April 21, 2017 by Ben Reeve-Lewis

Ben on a chair[Ben Reeve Lewis hails from Sarf London …]

It’s a small world

I have lived within sight distance of the Crystal Palace transmitter for most of my life.

It shines like a homing beacon of sanity when I’m stuck in the wilds of North London, where it occasionally appears between buildings like a worried looking mother Duck, keeping an eye out for its wandering South London offspring.

I travel through the small accompanying town centre several times a month on my way hither and yon to have a row with a landlord in a front garden or to defend a possession case at Croydon County Court and only this week realised that the triangle of roads, sitting atop a steep hill is the meeting point for 3 different London councils.
Croydon, Lambeth and Bromley, with Lewisham and Southwark borders just a spit away, meaning in the space of a few hundred yards you cross 5 different councils.

I came across this 2012 article on the effects of being a divided town:-

51 year old author Jeremy Hagues lives in the Croydon bit but never goes into Croydon town centre, saying “Lambeth is the best place in the world. Culturally there is more diversity than anywhere”, while Katrianne Lissauer, who lives on the Lambeth side says “West Norwood (in Lambeth) is one of the dodgiest areas in London, stabbings and shootings and car crime happens quite regularly”. Adding that the recycling is good for her but her boyfriend, who lives on the Croydon side gets a bum deal as their refuse service is rubbish (I thang-you) and the residents in the Bromley bit have to keep their trash indoors for fear of rats, such is the parlous state of the bin collections in that corner of the leafy, moneyed-up borough.

Licensing Free for All

On the landlord side, Croydon has full, across the board licensing whilst its neighbours don’t, so landlords owning a few properties close together round that way can find themselves subject to 5 different systems and approaches.

A bit of a minefield I’m sure, so I thought you might be interested to see this website.

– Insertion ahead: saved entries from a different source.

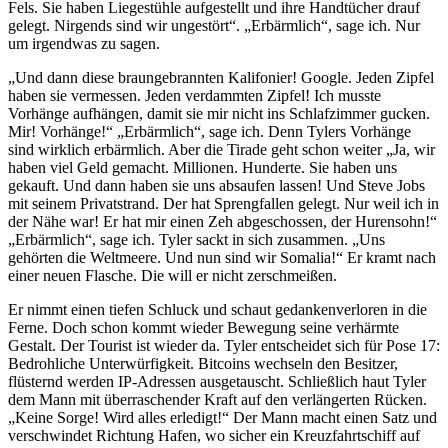
Fels. Sie haben Liegestühle aufgestellt und ihre Handtücher drauf
gelegt. Nirgends sind wir ungestört“. „Erbärmlich“, sage ich. Nur
um irgendwas zu sagen.
„Und dann diese braungebrannten Kalifonier! Google. Jeden Zipfel
haben sie vermessen. Jeden verdammten Zipfel! Ich musste
Vorhänge aufhängen, damit sie mir nicht ins Schlafzimmer gucken.
Mir! Vorhänge!“ „Erbärmlich“, sage ich. Denn Tylers Vorhänge
sind wirklich erbärmlich. Aber die Tirade geht schon weiter „Ja, wir
haben viel Geld gemacht. Millionen. Hunderte. Sie haben uns
gekauft. Und dann haben sie uns absaufen lassen! Und Steve Jobs
mit seinem Privatstrand. Der hat Sprengfallen gelegt. Nur weil ich in
der Nähe war! Er hat mir einen Zeh abgeschossen, der Hurensohn!“
„Erbärmlich“, sage ich. Tyler sackt in sich zusammen. „Uns
gehörten die Weltmeere. Und nun sind wir Somalia!“ Er kramt nach
einer neuen Flasche. Die will er nicht zerschmeißen.
Er nimmt einen tiefen Schluck und schaut gedankenverloren in die
Ferne. Doch schon kommt wieder Bewegung seine verhärmte
Gestalt. Der Tourist ist wieder da. Tyler entscheidet sich für Pose 17:
Bedrohliche Unterwürfigkeit. Bitcoins wechseln den Besitzer,
flüsternd werden IP-Adressen ausgetauscht. Schließlich haut Tyler
dem Mann mit überraschender Kraft auf den verlängerten Rücken.
„Keine Sorge! Wird alles erledigt!“ Der Mann macht einen Satz und
verschwindet Richtung Hafen, wo sicher ein Kreuzfahrtschiff auf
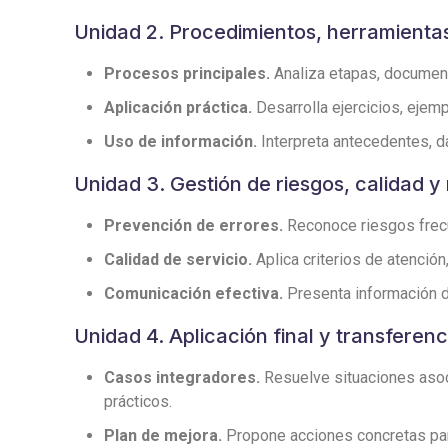
Unidad 2. Procedimientos, herramienta
Procesos principales.
Analiza etapas, documento
Aplicación práctica.
Desarrolla ejercicios, ejemp
Uso de información.
Interpreta antecedentes, d
Unidad 3. Gestión de riesgos, calidad y
Prevención de errores.
Reconoce riesgos frecu
Calidad de servicio.
Aplica criterios de atenció
Comunicación efectiva.
Presenta información de
Unidad 4. Aplicación final y transferenc
Casos integradores.
Resuelve situaciones asoci
prácticos.
Plan de mejora.
Propone acciones concretas para 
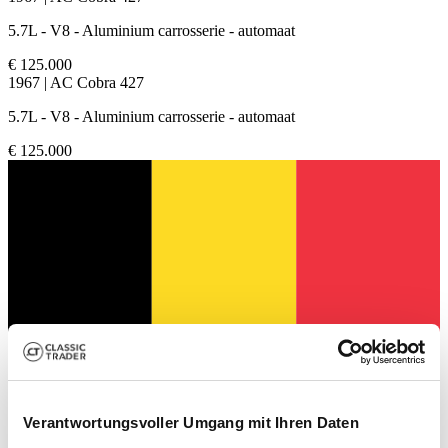
5.7L - V8 - Aluminium carrosserie - automaat
€ 125.000
1967 | AC Cobra 427
5.7L - V8 - Aluminium carrosserie - automaat
€ 125.000
Verantwortungsvoller Umgang mit Ihren Daten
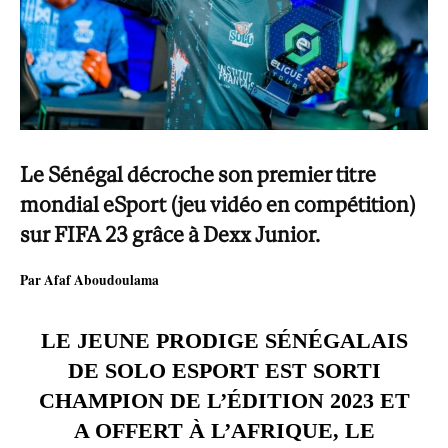
Le Sénégal décroche son premier titre
mondial eSport (jeu vidéo en compétition)
sur FIFA 23 grâce à Dexx Junior.
Par Afaf Aboudoulama
LE JEUNE PRODIGE SÉNÉGALAIS
DE SOLO ESPORT EST SORTI
CHAMPION DE L’ÉDITION 2023 ET
A OFFERT À L’AFRIQUE, LE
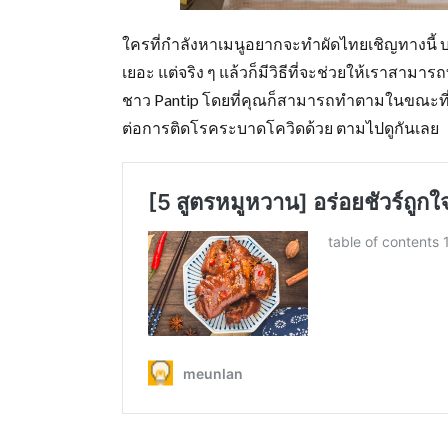
ใครที่กำลังหาเมนูอยากจะทำผัดไทยเชิญทางนี้ 
เยอะ แต่จริง ๆ แล้วก็มีวิธีที่จะช่วยให้เราสาม
ชาว Pantip โดยที่คุณก็สามารถทำตามในขณะที่อยู
ต่อการติดโรคระบาดโควิดด้วย ตามไปดูกันเลย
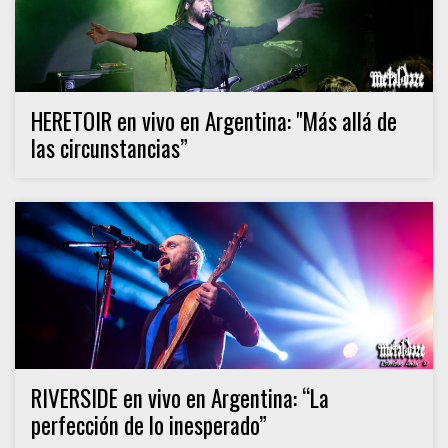
HERETOIR en vivo en Argentina: "Más allá de
las circunstancias”
RIVERSIDE en vivo en Argentina: “La
perfección de lo inesperado”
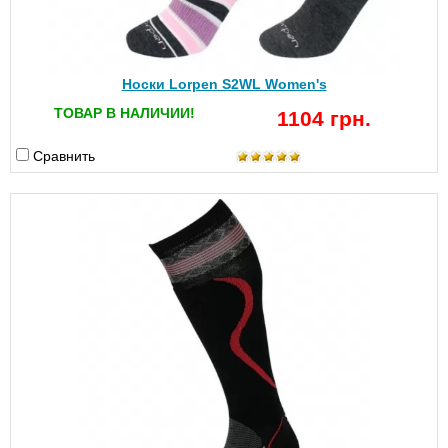
Носки Lorpen S2WL Women's
ТОВАР В НАЛИЧИИ!
1104 грн.
Сравнить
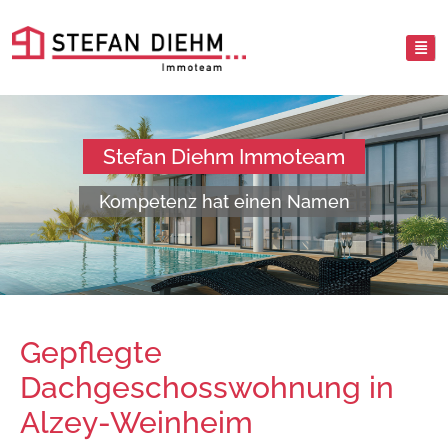
Stefan Diehm Immoteam
Kompetenz hat einen Namen
Gepflegte
Dachgeschosswohnung in
Alzey-Weinheim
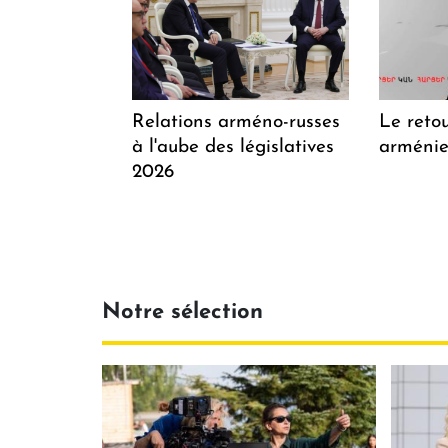
Relations arméno-russes
Le retou
à l'aube des législatives
arménien
2026
Notre sélection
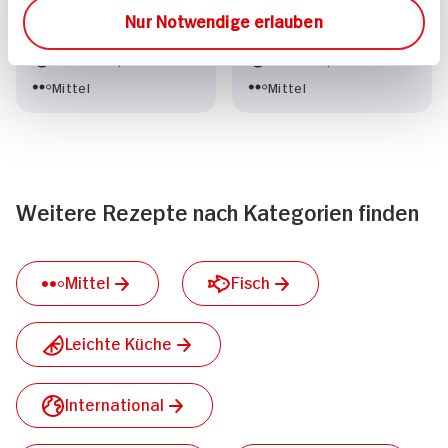
Kabeljau
Nur Notwendige erlauben
30 min
30 min
1.209 kcal p. Portion
547 kcal p. Portion
Mittel
Mittel
Weitere Rezepte nach Kategorien finden
Mittel
Fisch
Leichte Küche
International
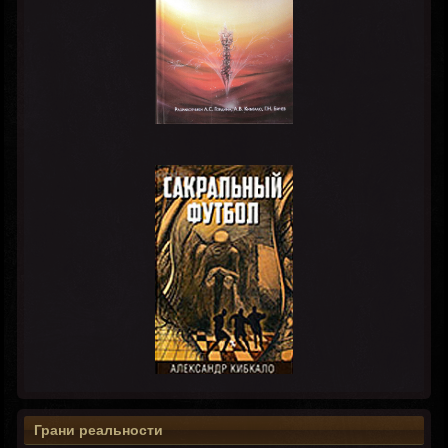
Грани реальности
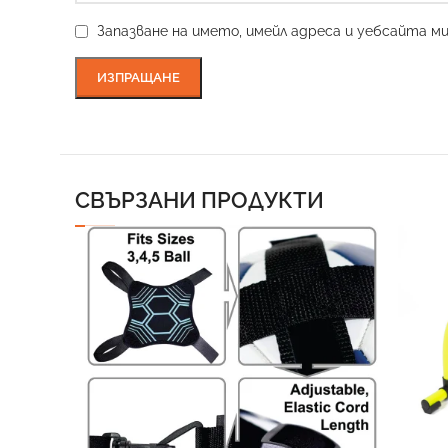
Запазване на името, имейл адреса и уебсайта м
СВЪРЗАНИ ПРОДУКТИ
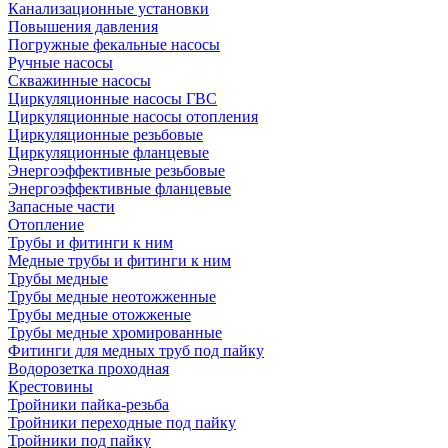
Канализационные установки
Повышения давления
Погружные фекальные насосы
Ручные насосы
Скважинные насосы
Циркуляционные насосы ГВС
Циркуляционные насосы отопления
Циркуляционные резьбовые
Циркуляционные фланцевые
Энергоэффективные резьбовые
Энергоэффективные фланцевые
Запасные части
Отопление
Трубы и фитинги к ним
Медные трубы и фитинги к ним
Трубы медные
Трубы медные неотожженные
Трубы медные отожженые
Трубы медные хромированные
Фитинги для медных труб под пайку
Водорозетка проходная
Крестовины
Тройники пайка-резьба
Тройники переходные под пайку
Тройники под пайку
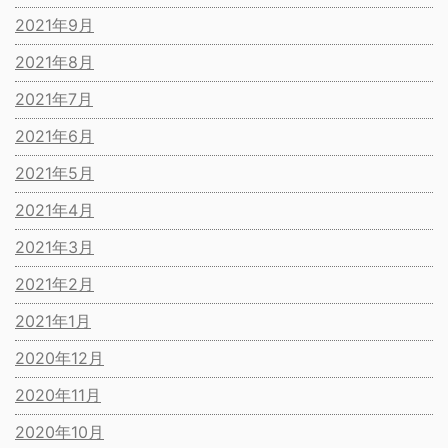
2021年9月
2021年8月
2021年7月
2021年6月
2021年5月
2021年4月
2021年3月
2021年2月
2021年1月
2020年12月
2020年11月
2020年10月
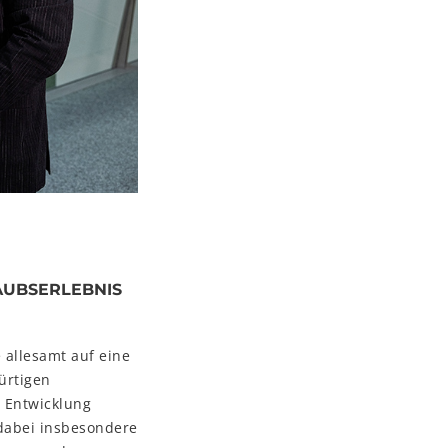
AUBSERLEBNIS
e allesamt auf eine
ürtigen
r Entwicklung
t dabei insbesondere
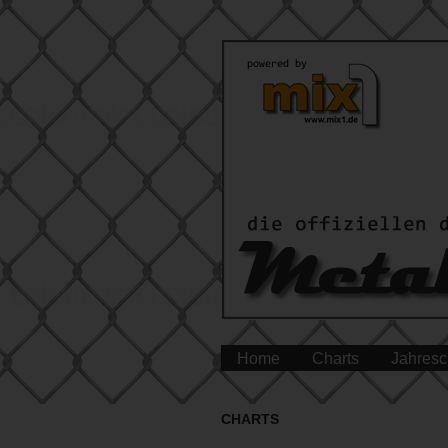
Home
Charts
Jahresc
CHARTS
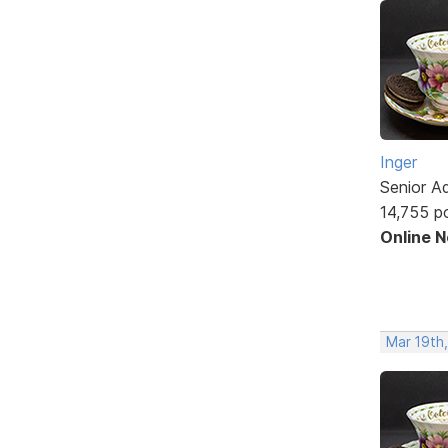
Inger
Senior A
14,755 p
Online 
Mar 19th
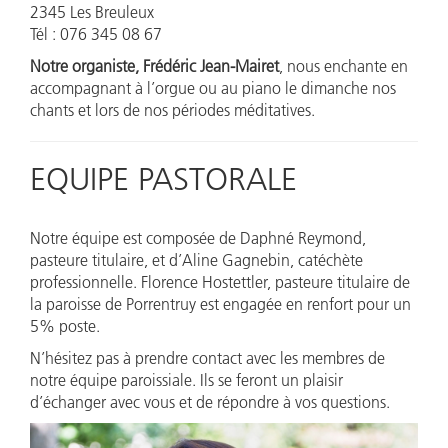
2345 Les Breuleux
Tél : 076 345 08 67
Notre organiste, Frédéric Jean-Mairet
, nous enchante en
accompagnant à l’orgue ou au piano le dimanche nos
chants et lors de nos périodes méditatives.
EQUIPE PASTORALE
Notre équipe est composée de Daphné Reymond,
pasteure titulaire, et d’Aline Gagnebin, catéchète
professionnelle. Florence Hostettler, pasteure titulaire de
la paroisse de Porrentruy est engagée en renfort pour un
5% poste.
N’hésitez pas à prendre contact avec les membres de
notre équipe paroissiale. Ils se feront un plaisir
d’échanger avec vous et de répondre à vos questions.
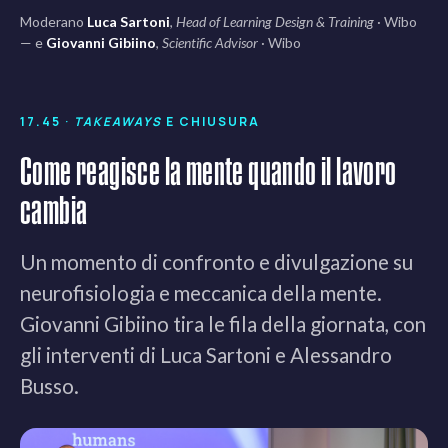
Moderano
Luca Sartoni
,
Head of Learning Design & Training
· Wibo
— e
Giovanni Gibiino
,
Scientific Advisor
· Wibo
17.45 ·
TAKEAWAYS
E CHIUSURA
Come reagisce la mente quando il lavoro
cambia
Un momento di confronto e divulgazione su
neurofisiologia e meccanica della mente.
Giovanni Gibiino tira le fila della giornata, con
gli interventi di Luca Sartoni e Alessandro
Busso.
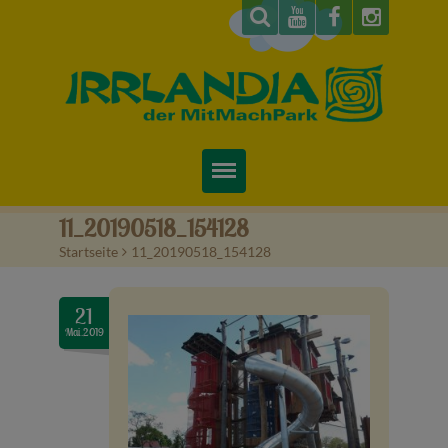
Startseite
11_20190518_154128
Startseite
>
11_20190518_154128
Über uns
Preise & Infos
21
Mai.2019
Tickets
Attraktionen
Videos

This covers the requirements of all London borough licensing schemes, including who is looking to do what in the near future.  It has a few out of London mentions.

Apparently, Bournemouth is looking to extend their schemes as well.

I’m not sure who sponsors the website apart from the adverts but when dropping down the ‘Resources’ menu, along with articles on licensing requirement there is an article titled “How to evict a tenant”, so I’m guessing it ain’t Shelter.

Packing ’em in

Evicting tenants not being one of the considerations of Hove landlord Muharrem Kartal.

Mr Kartal, far from wanting his tenants to leave, is actually keen to get more of them to stay, having recently been fined £43,680 by the local authority for cramming 12 people into a house fit for 9, among other offences.  Only the press think 12 people in a house built for 9 is an outrage bless ‘em, I’m sure Hove’s officers have seen worse.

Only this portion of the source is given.